Introduction to Statistical Programming in R

David Robinson and Neo Christopher Chung

How to Read These Slides

In these slides, we show blocks of R code, which are immediately followed by their output:

print("hello world")
[1] "hello world"

The gray box shows the original R code, which you can copy and paste into your own R console to try yourself. The white box shows the code's output: you can compare it to your own results (or just trust us that that's the output).

Numeric variables

Assigning a variable

You store a value in a variable using the = operator:

x = 42

This gives the variable a a value of 42. You can show the value of a with:

print(x)
[1] 42

You can also assign a variable with <-: this is equivalent.

x <- 42

Variable names

Variable names consist of letters, digits, periods and underscores (_), and cannot start with a digit. Convention is to use periods as spaces.

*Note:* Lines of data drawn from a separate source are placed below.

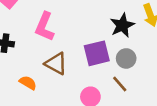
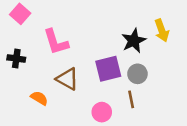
pink L-shape: (45, 27) -> (56, 42), turned -40
brown line: (120, 84) -> (131, 99), turned 30

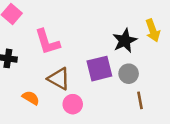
brown line: (131, 99) -> (140, 100), moved
pink circle: (102, 112) -> (73, 104), moved

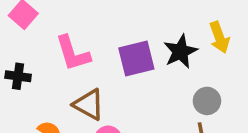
purple square: (99, 69) -> (136, 59), moved
gray circle: (129, 74) -> (207, 101), moved

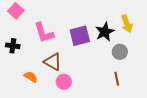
gray circle: (207, 101) -> (120, 52), moved

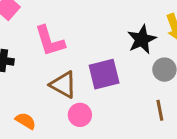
purple square: (80, 36) -> (104, 74), moved
orange semicircle: (31, 77) -> (26, 121), moved

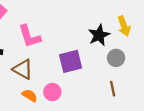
brown triangle: (63, 85) -> (23, 69), moved
orange semicircle: (26, 121) -> (30, 95), moved

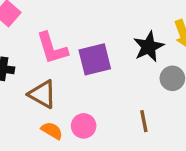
purple square: (71, 61) -> (95, 59), moved
brown line: (113, 89) -> (144, 121), moved

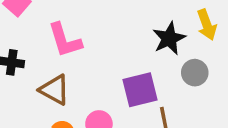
purple square: (95, 59) -> (140, 90), moved

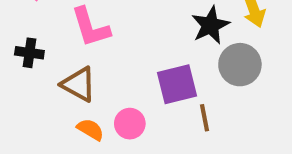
gray circle: (195, 73) -> (240, 65), size x1.4

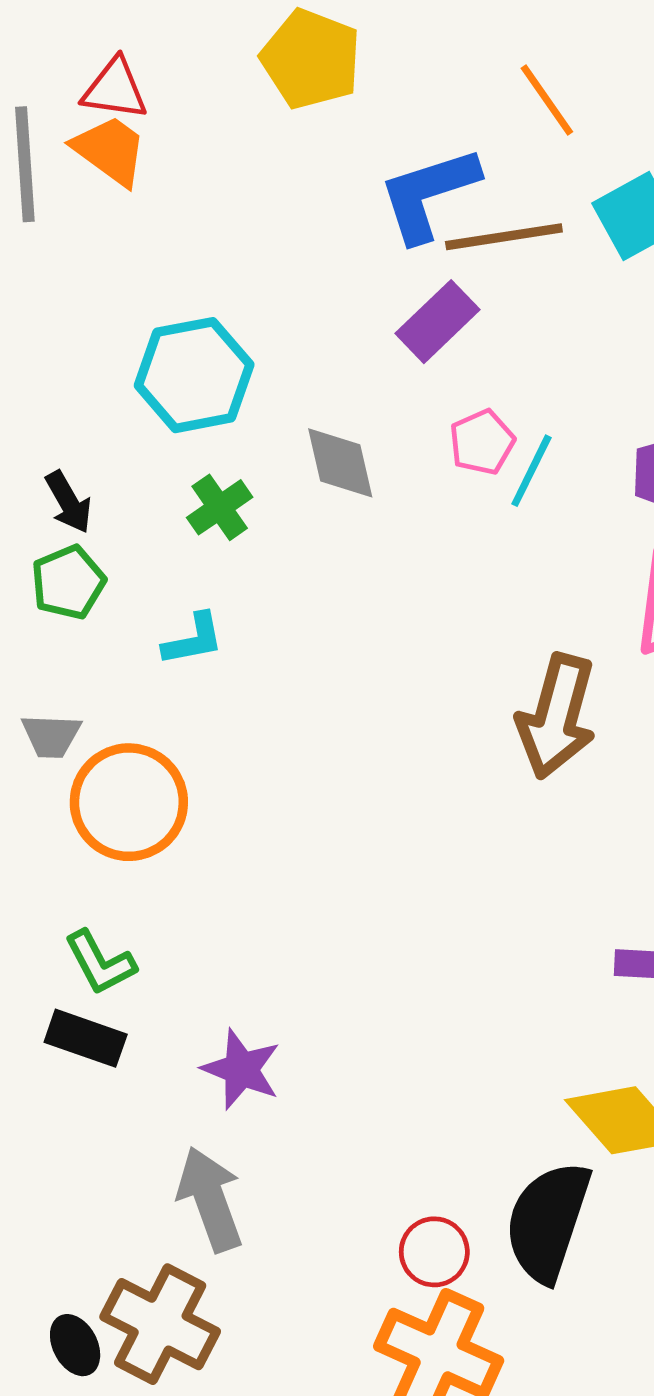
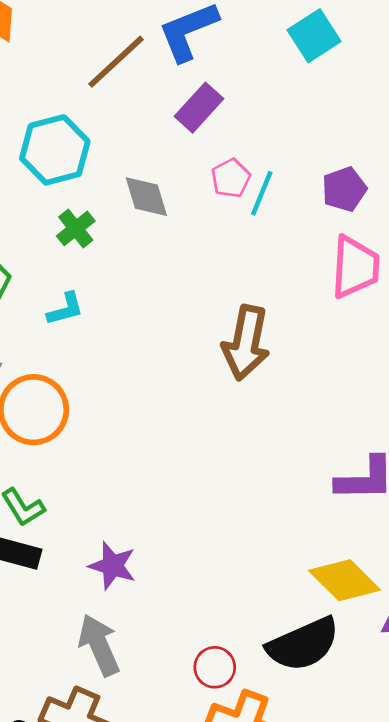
brown line: (504, 237) -> (116, 62), moved, turned -30
brown arrow: (557, 716) -> (246, 343), moved
black semicircle: (548, 1222) -> (303, 644), turned -128
red circle: (434, 1252) -> (215, 667), moved

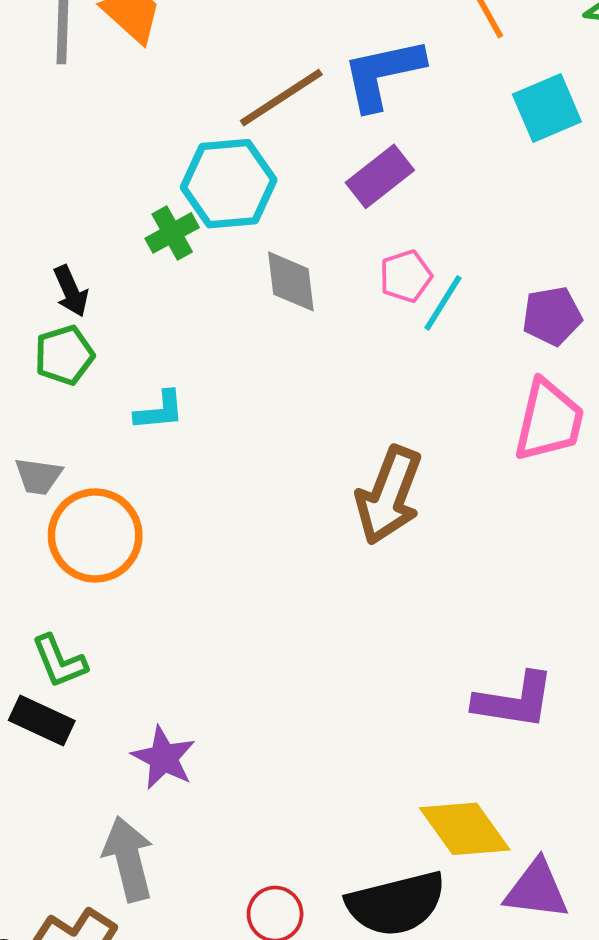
cyan hexagon: (55, 150) -> (229, 184), moved
green cross: (76, 228) -> (172, 233), moved

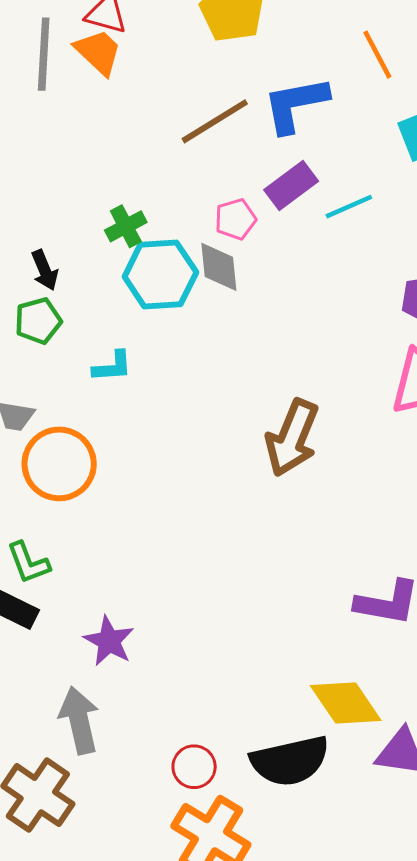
cyan hexagon: (229, 184) -> (160, 275), moved
pink pentagon: (406, 276) -> (235, 219), moved
cyan line: (443, 303) -> (349, 207), moved, turned 33

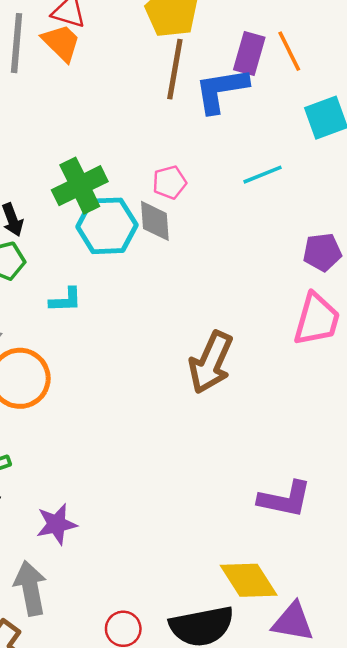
brown line: (215, 121) -> (175, 69), moved, turned -50
purple rectangle: (291, 186) -> (249, 53), moved, turned -39
green cross: (126, 226) -> (80, 186), size x1.6
purple star: (109, 641) -> (57, 524), turned 30

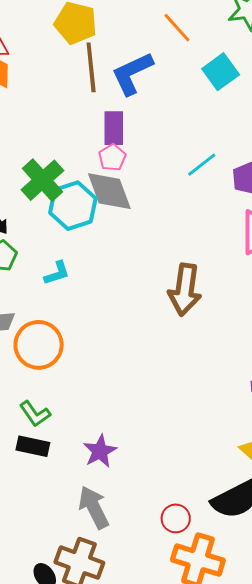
purple rectangle: (249, 53) -> (114, 128), moved
cyan line: (262, 175) -> (202, 165), moved
gray diamond: (155, 221) -> (109, 191), size x1.4

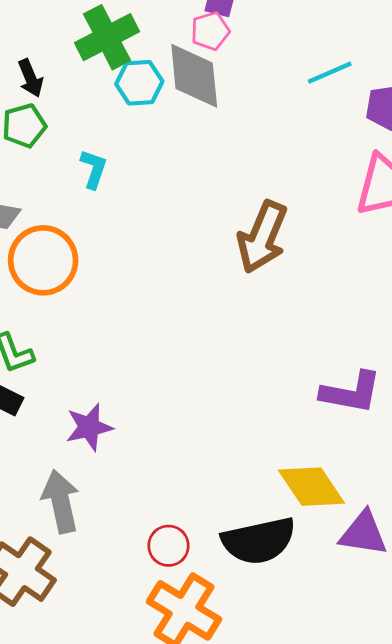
cyan hexagon: (73, 206) -> (139, 83), size x0.7
cyan L-shape: (57, 273) -> (94, 169), turned -68

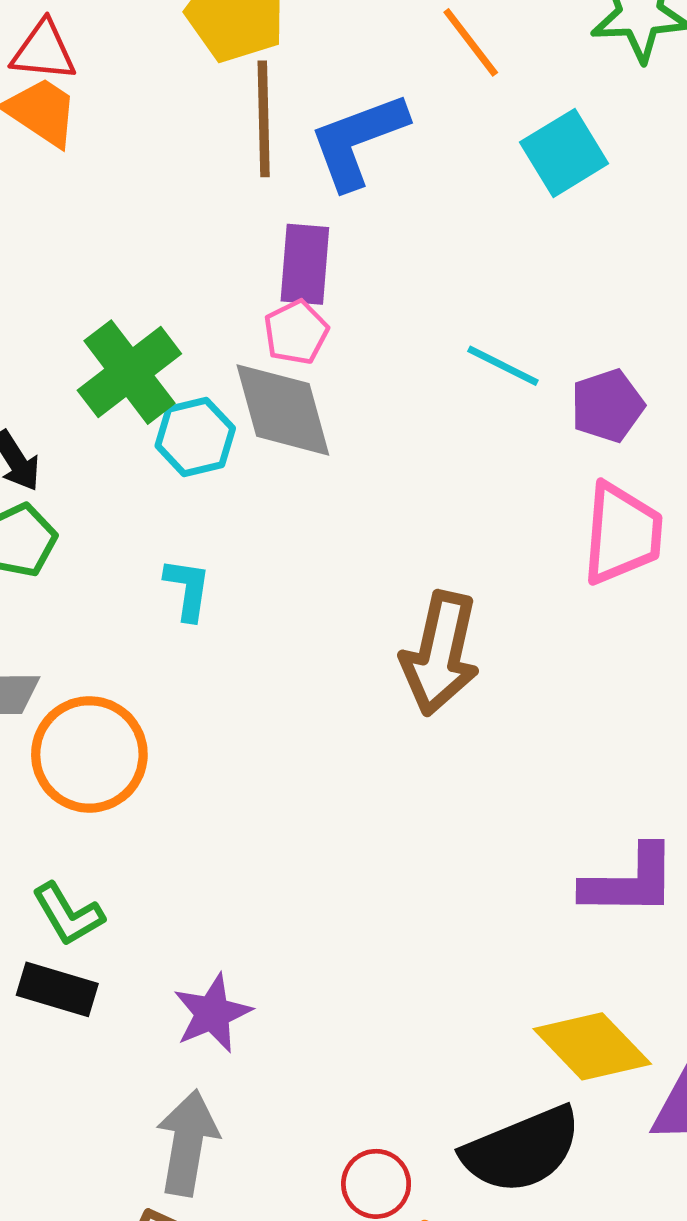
cyan line: (330, 73) -> (503, 366), turned 60
cyan L-shape: (94, 169) -> (188, 589), moved
gray arrow: (61, 502) -> (187, 1143), turned 32

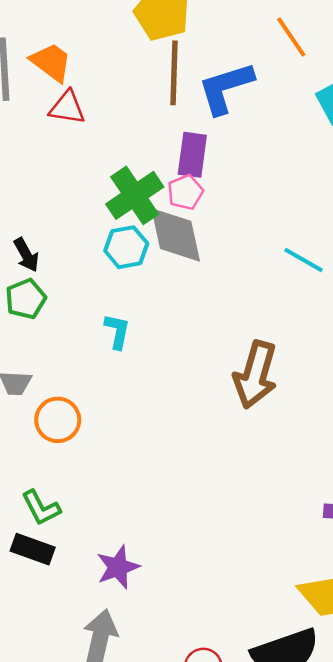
red triangle: (44, 51) -> (67, 108), moved
cyan line: (503, 366) -> (304, 260), moved
green cross: (129, 372) -> (135, 195), moved
orange circle: (89, 754) -> (58, 420), size x0.7

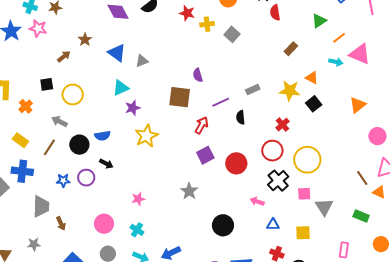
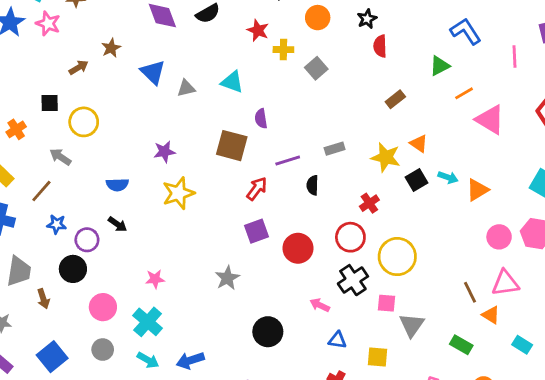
cyan arrow: (336, 62) -> (448, 177), moved
cyan triangle: (121, 88) -> (232, 82), moved, turned 36
black circle: (79, 145) -> (73, 269), moved
blue star: (63, 180) -> (57, 224), moved
cyan cross: (137, 230) -> (148, 322), size x1.5

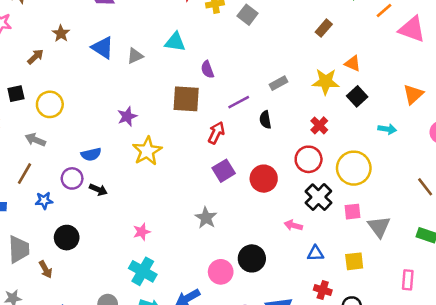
cyan arrow: (448, 177) -> (387, 129), moved
purple circle: (87, 240) -> (72, 178), moved
pink circle: (103, 307) -> (221, 272), moved

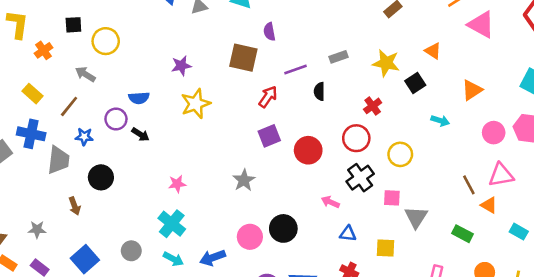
orange triangle: (353, 63) -> (433, 51), moved
yellow circle: (354, 168) -> (400, 154), size x0.7
gray trapezoid: (19, 249) -> (58, 160), moved

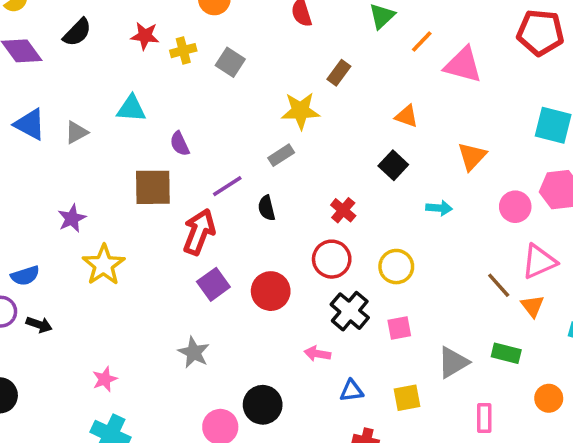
yellow star: (386, 63) -> (300, 111), moved
red arrow: (268, 97) -> (199, 232), size x1.4
orange triangle: (489, 205) -> (532, 306), turned 36
gray triangle: (416, 217) -> (453, 362), moved, turned 40

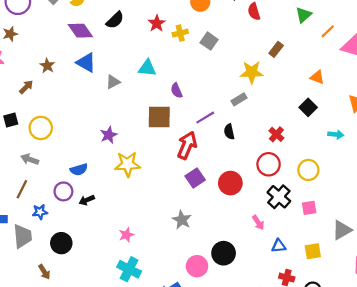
red star: (145, 36) -> (157, 23), turned 30
blue triangle: (30, 124) -> (86, 62), moved
yellow star: (104, 265) -> (128, 164), turned 30
black arrow: (39, 325) -> (87, 200), turned 136
pink arrow: (317, 354) -> (258, 223), turned -136

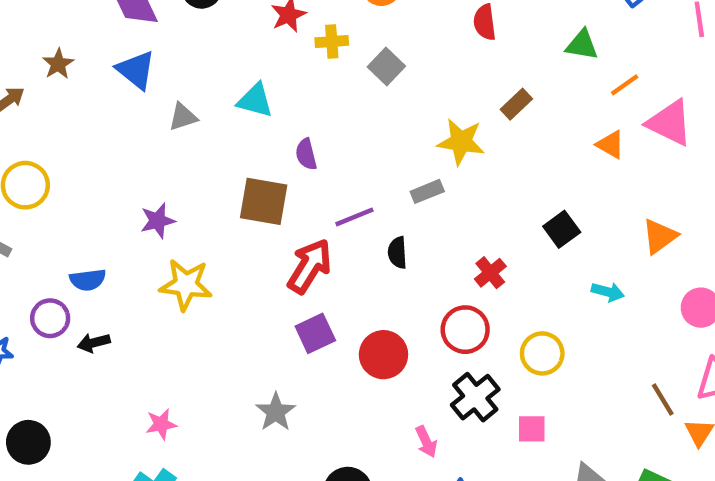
green triangle: (304, 15) -> (582, 45), turned 42
orange triangle: (317, 77) -> (610, 145), moved
black circle: (61, 243) -> (28, 442), moved

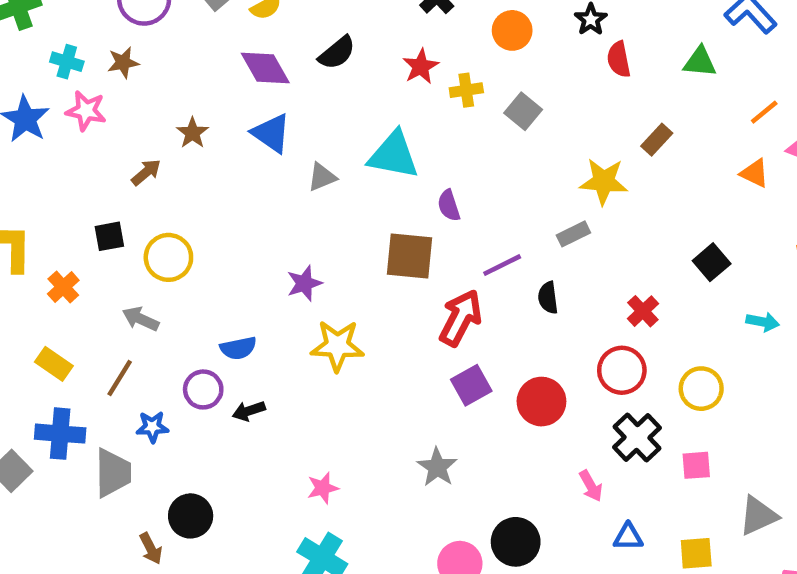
green triangle: (582, 45) -> (700, 62), moved
cyan triangle: (255, 100) -> (394, 155), size x1.4

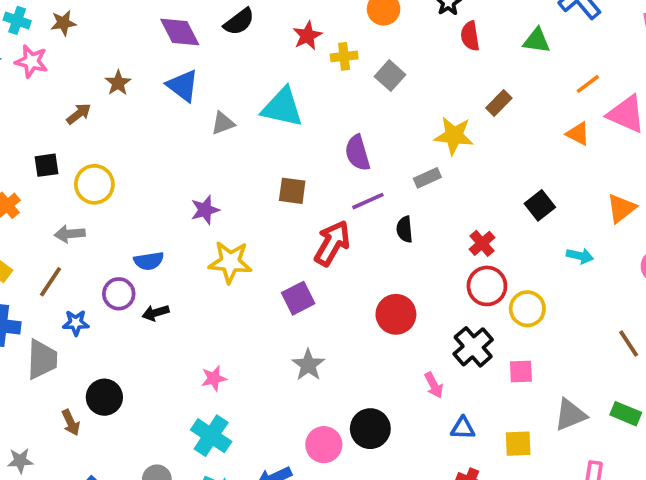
purple semicircle: (449, 205) -> (357, 153), moved, size x1.4
brown square: (410, 256) -> (292, 191), size x0.7
gray arrow: (141, 319) -> (70, 234), turned -32
red circle: (622, 370) -> (487, 286), moved
purple square: (471, 385) -> (298, 298), moved

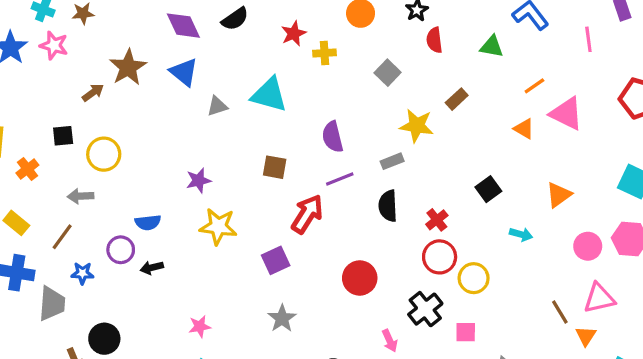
gray square: (390, 76) -> (388, 73), moved
brown star: (118, 83) -> (128, 67), size x1.6
black semicircle: (405, 229) -> (388, 206), moved, size x1.4

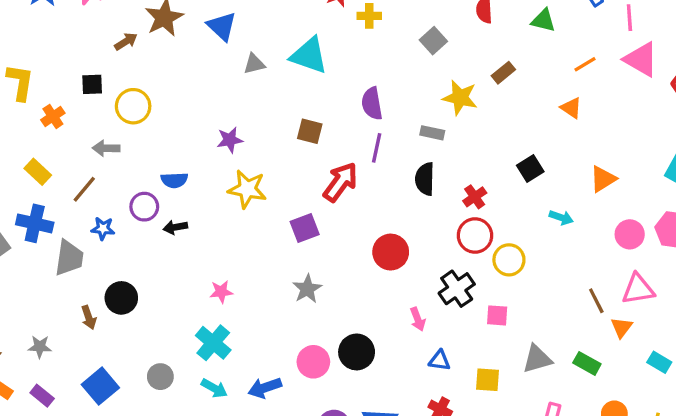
pink line: (588, 39) -> (629, 18), moved
pink triangle: (567, 113) -> (641, 59), moved
gray rectangle: (392, 161) -> (432, 133), turned 30
purple line: (340, 179) -> (377, 148), turned -60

Legal variable names include:

  • my.variable
  • my_variable

Illegal names include:

  • my-variable
  • dave's.variable
  • 2ndvariable

Using R like a scientific calculator

You can perform mathematical operations using +, -, *, and /:

x = 6 + 4
print(x)
[1] 10
x / 2
[1] 5
y = 4
x / y
[1] 2.5

Using R like a scientific calculator

You can use exponentiation with ^, or calculate the natural log:

x^2
[1] 100
y^3
[1] 64
log(x)
[1] 2.303

Assigning variables: FAQ

  • What is the difference between <- and =?
    • In 99% of cases, they act exactly the same, so it's personal preference. See here to see a description of the rare cases where they differ.
  • When do you need print(x) to display a variable, and when x?
    • When working in the R interactive terminal, the result of each line are displayed after being evaluated- print is unnecessary. When you source a .R file, you need print(x) in the line or it won't display.

Assigning variables: FAQ

  • Why is there a [1] before each result?
    • You'll find out in the next section!

Vectors

You may have noticed the [1] at the start of each result. That's because all numbers in R are actually represented as vectors of length 1. The [1] is there to indicate rows of results.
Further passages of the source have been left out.